> [Exercise directions]:
A faithful, complete transcript of the entries below, without pictures, should be returned.

> [Input]:
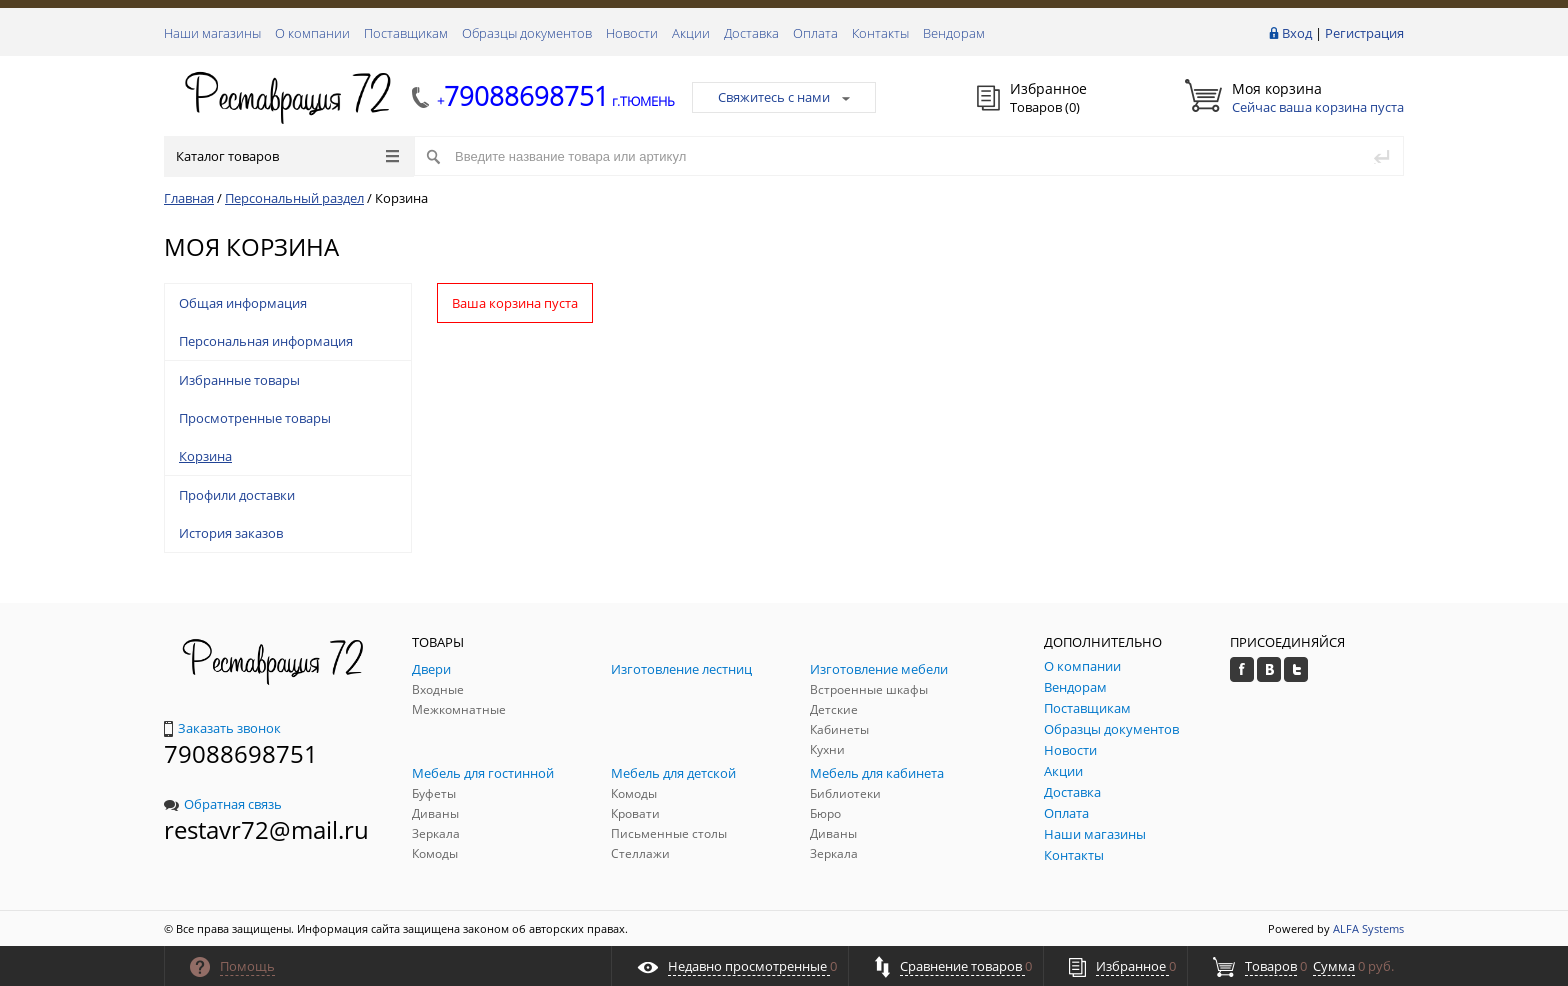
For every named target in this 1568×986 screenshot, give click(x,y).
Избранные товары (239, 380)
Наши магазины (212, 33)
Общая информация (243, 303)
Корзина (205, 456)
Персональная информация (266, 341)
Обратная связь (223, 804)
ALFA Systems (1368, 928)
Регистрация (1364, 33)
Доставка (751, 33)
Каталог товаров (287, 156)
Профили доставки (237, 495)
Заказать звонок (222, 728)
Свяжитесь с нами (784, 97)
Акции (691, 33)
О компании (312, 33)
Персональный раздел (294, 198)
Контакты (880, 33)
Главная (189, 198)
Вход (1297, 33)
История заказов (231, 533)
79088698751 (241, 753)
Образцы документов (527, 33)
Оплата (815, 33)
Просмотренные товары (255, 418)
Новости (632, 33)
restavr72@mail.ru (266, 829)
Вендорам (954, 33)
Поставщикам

> [Result]:
For every named target in this 1568×986 screenshot, give click(x,y).
Избранные товары (239, 380)
Наши магазины (212, 33)
Общая информация (243, 303)
Корзина (205, 456)
Персональная информация (266, 341)
Обратная связь (223, 804)
ALFA Systems (1368, 928)
Регистрация (1364, 33)
Доставка (751, 33)
Каталог товаров (287, 156)
Профили доставки (237, 495)
Заказать звонок (222, 728)
Свяжитесь с нами (784, 97)
Акции (691, 33)
О компании (312, 33)
Персональный раздел (294, 198)
Контакты (880, 33)
Главная (189, 198)
Вход (1297, 33)
История заказов (231, 533)
79088698751 (241, 753)
Образцы документов (527, 33)
Оплата (815, 33)
Просмотренные товары (255, 418)
Новости (632, 33)
restavr72@mail.ru (266, 829)
Вендорам (954, 33)
Поставщикам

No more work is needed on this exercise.